This project involves conducting fatigue analysis during workouts by leveraging thermal cameras and Computer Vision AI. By monitoring and analyzing the body's thermal responses, this innovative approach allows for a deeper understanding of physical exertion, helping individuals optimize their training routines and enhance overall performance.
The development of a YOLO object detection model focused on accurately detecting and identifying chilli peppers. This project aims to create a precise and efficient solution for automating the detection of chilli peppers in various applications, such as agriculture or quality control.

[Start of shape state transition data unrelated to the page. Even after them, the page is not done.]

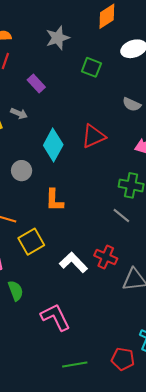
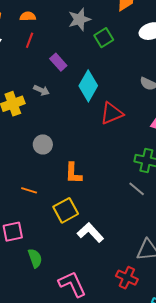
green square: (91, 67) -> (104, 38), moved, turned 36
cyan diamond: (53, 145) -> (88, 86), moved
yellow square: (31, 242) -> (66, 210), moved
red cross: (106, 257) -> (127, 278), moved

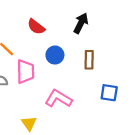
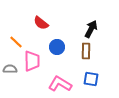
black arrow: (81, 23) -> (91, 29), moved
blue square: (109, 93) -> (91, 79), moved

This project utilizes drone cameras and Computer Vision AI for accurate aerial surveying of coconut trees. High-resolution imagery captures a comprehensive view, and our AI provides precise tree counts and health insights. Streamlining surveying, it empowers effective resource management, early issue detection, and ensures optimal coconut tree health and growth.
Enhancing quality control in manufacturing, this project focuses on Surface Defects Detection of manufactured parts through Computer Vision AI. We detect and analyze surface anomalies, ensuring a meticulous inspection process. This approach not only ensures the production of high-quality parts but also streamlines manufacturing efficiency by minimizing defects and enhancing overall product reliability.
This project focuses on Mastitis Detection in Cows through the integration of Thermal Imaging and Computer Vision AI. We aim to detect early signs of mastitis, a common udder infection in cows. This approach not only ensures the well-being of the herd but also enhances overall dairy farm productivity through proactive health management.